A reader asks Matt what the lowest and highest prices are that he has sold paintings for.
Matt responds:
To tell you the truth, I don’t know what the lowest was. I give away a lot of stuff, so maybe that’s zero. I don’t know what the highest was, because most of the profits go into our peace efforts.
I try not to think about the economics of it, and that’s a blessing to me. When I went from being a businessman to an artist, I purposefully tried to shelter myself from the everyday demands of making money, making sure the cash flow continued, and taking care of all the other the things you must do as a purely economic entity. So today, by design, not by necessity, I pay as little attention to that as I possibly can.
The older I get, I find myself wearing the same clothes over and over again. I don’t drink anymore; I gave up smoking long ago; I don’t do drugs. So I don’t have to buy those things. My biggest extravagance is probably when I go to Gianelli’s and spend 7 bucks on a chocolate soda, which makes me feel like a real swinger. That’s not bad for 7 bucks.
You could drive yourself crazy if you sold one of your paintings for $10 and somebody resold it for $100,000. Because we always tend to think of the best things as things that have price tags on them, I try to think of what is priceless, which is very abstract. The things that I believe are priceless are love, peace, tolerance, hope, and understanding.
When I go into economically deprived places and am greeted by children with smiling faces and umbrellas, that’s priceless to me. If I were to view that as an economic event, I’d start counting the smiles and wondering why the song they were playing to welcome me wasn’t longer, and wondering whether the school I was visiting was the best, second-best, or the worst in the area. That’s how we perceive the world when we look at things as an economic event.
I have no problem with people having lots of money and doing whatever they want to do with it, but I always remember the sermons I used to hear as an undertaker: The caskets have no pockets. We take nothing with us to the grave.
If you as a painter have done something and people give it a good financial value, I get a joy out of that, because you know that as it goes from generation to generation, it’s really making a difference in the world. The other old saying is: People vote with their pocketbook. If people are paying more money for your art, it may or may not help your stomach or how fat you are, but it also helps your soul to know you’re helping to change this crazy world we’re living in.
People may say, “Oh, that’s great for you; you don’t have to worry about it.” But it all comes down to motivation and what does and does not turn you on. I suppose that depends upon the day and many other variables, some of which we have control of and some of which we don’t.

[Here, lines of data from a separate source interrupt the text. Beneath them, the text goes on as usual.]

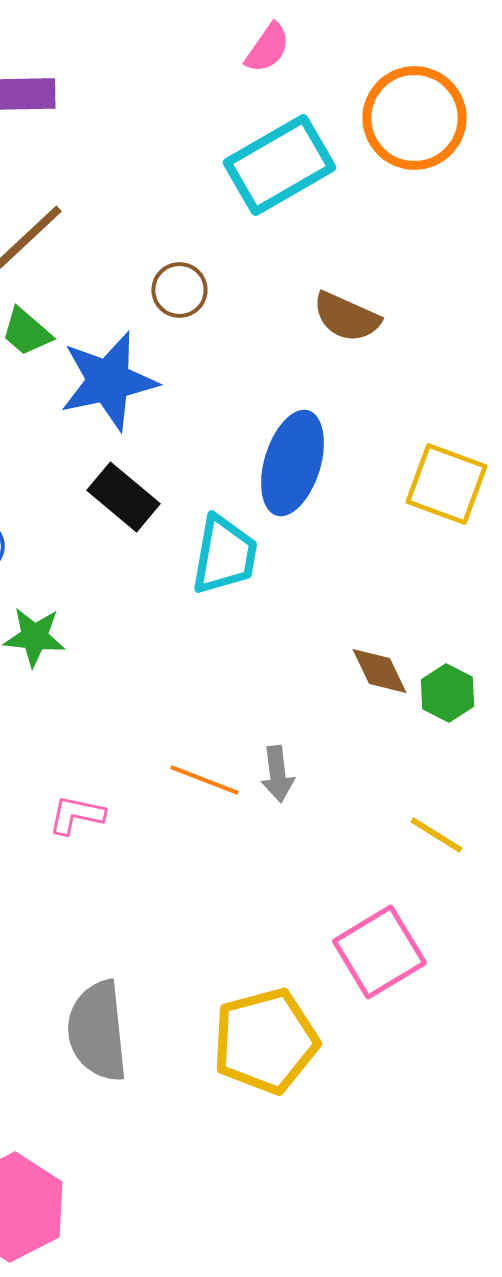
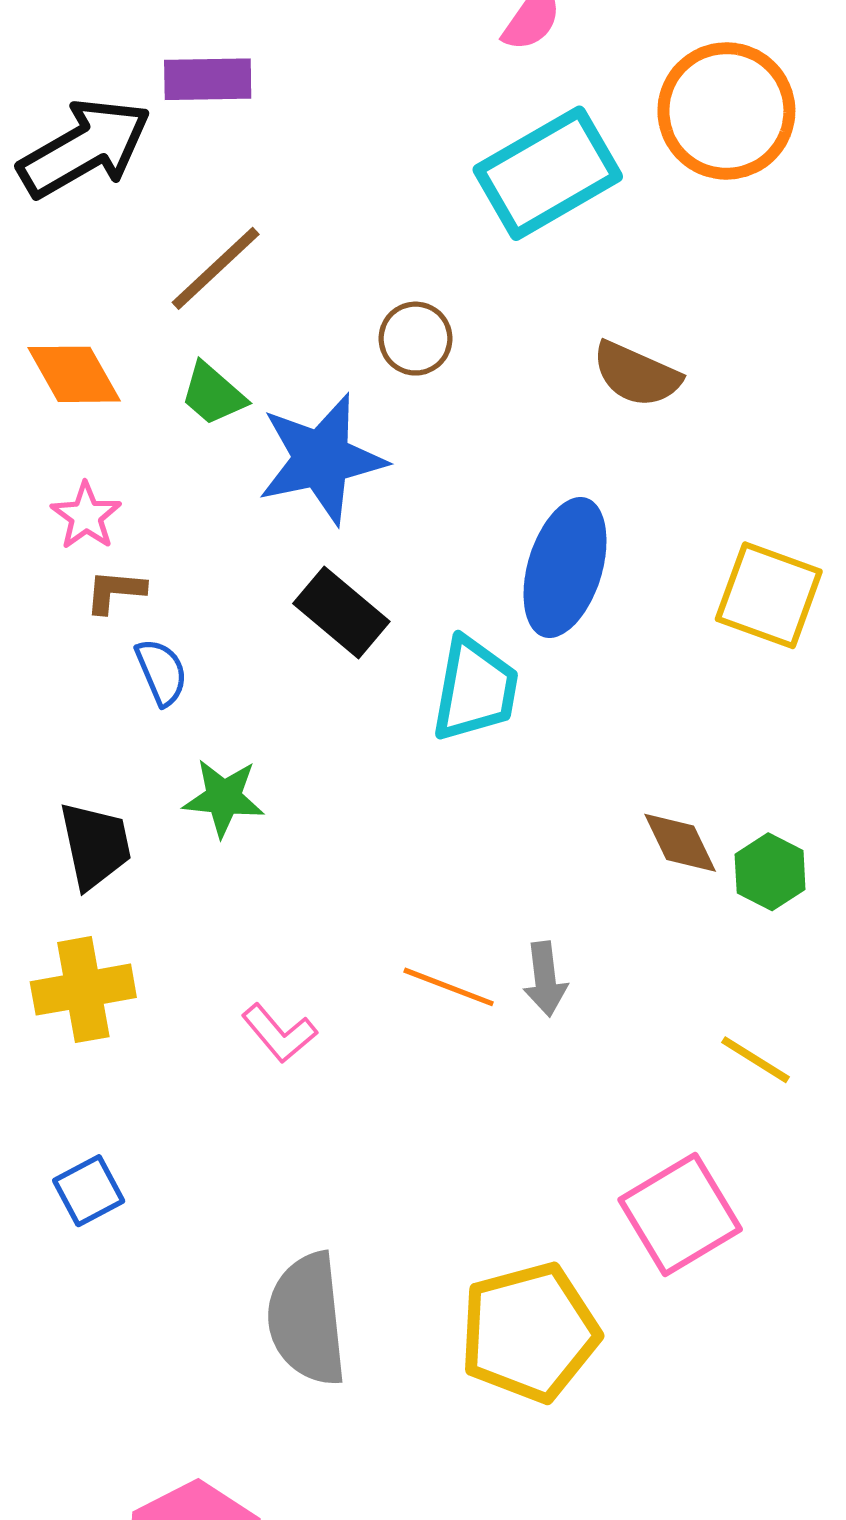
pink L-shape: (76, 815) -> (279, 1033), turned -142

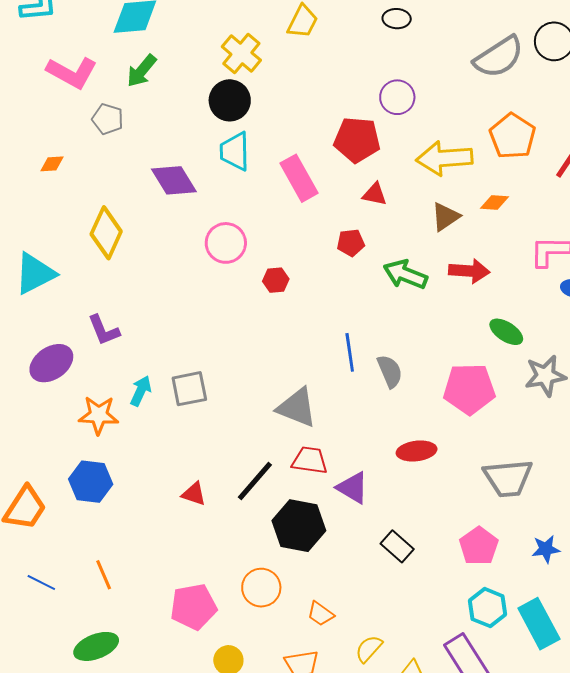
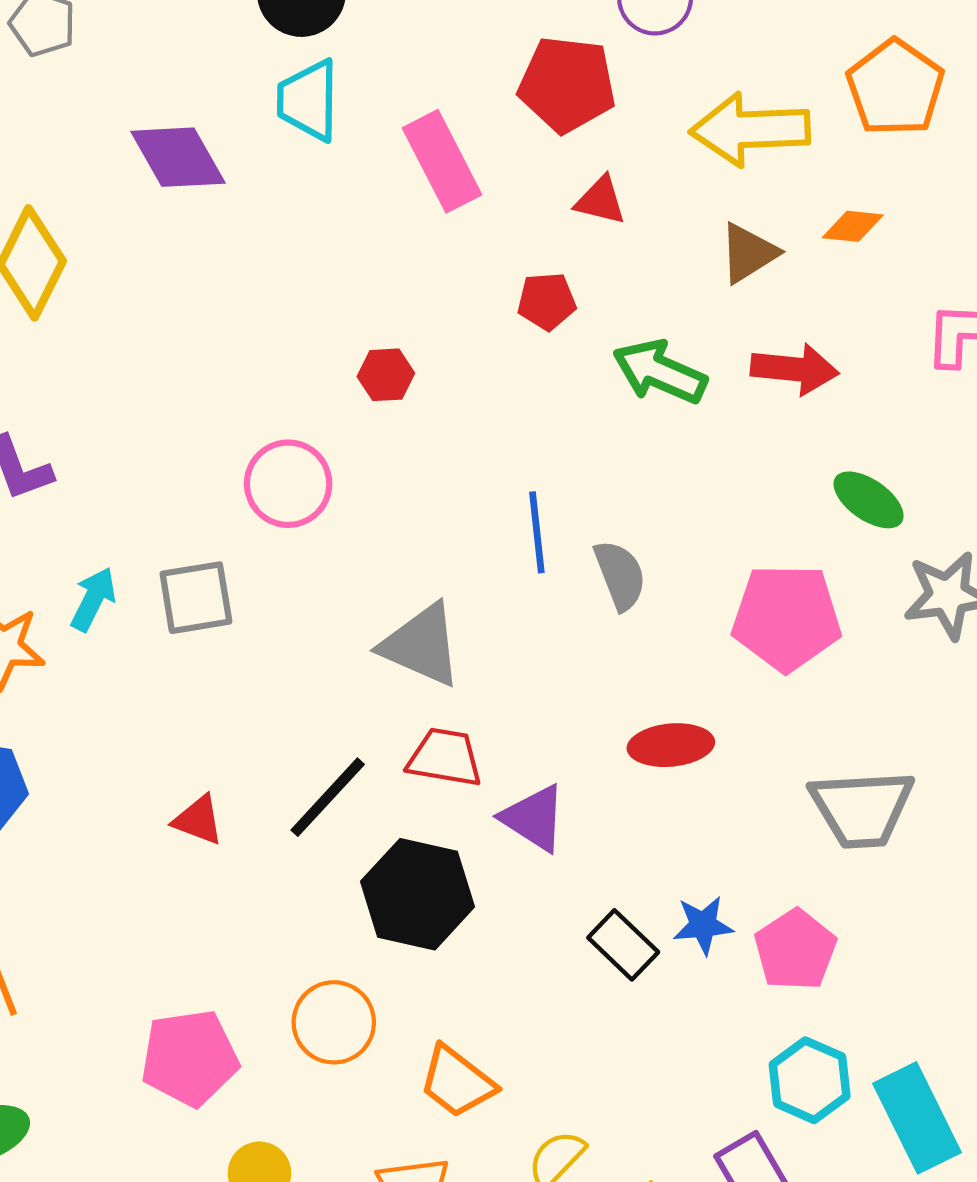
pink circle: (226, 243) -> (288, 484), moved
blue star: (546, 549) -> (703, 925), moved
orange trapezoid: (321, 614) -> (457, 1082), size x1.4

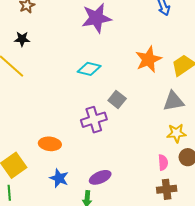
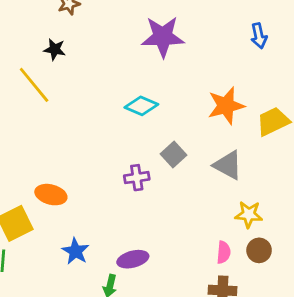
gray triangle: (173, 101) -> (228, 165), moved, turned 30
purple cross: (94, 120) -> (137, 178), size x0.7
orange ellipse: (50, 144) -> (51, 195), moved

Who would say, “I want to be a multi-millionaire; I’m going to be an artist!”? If you make money as an artist, it’s “By the way, I made some money.”
In a way, people take a risk when they buy one of your pieces; it could go up in value, or it could be a piece of shit as an investment. It comes down to how you view the world and how you view your art.
I remember when Simone Nathan started working with me as an advisor, she asked a friend of hers about my art, and he said, “I’m not going to give you the answer to that. Nobody ever helped me. Why would I help anybody else?” That’s not an inclusive way to look at the world. I think we have to help each other. Money is how we keep track of the economic condition, but in the Roman Catholic tradition we have saints. I don’t know if anybody ever looked at a saint’s checkbook to see how much they were worth when they died.
The measurement of the culture of art, purely as money, is a false measure. What if you have one painting that the richest man in the world pays a billion dollars for—does that make it the best painting in the world? Then you have a painting that might have changed the world—would that outshine the other piece, even though it might have been painted on the back of a milk carton? That’s a very loaded, very complicated situation, which speaks to the diversity of people, what they hold dear, and why.
As Rose and I have always said as we traveled the world, some of the people who are the poorest economically live in some of the most beautiful places scenically, where they watch the waves come in, and eat the fish, and grow the food, and watch the sun set. But in our society, they don’t have a pot to piss in or a window to throw it out of.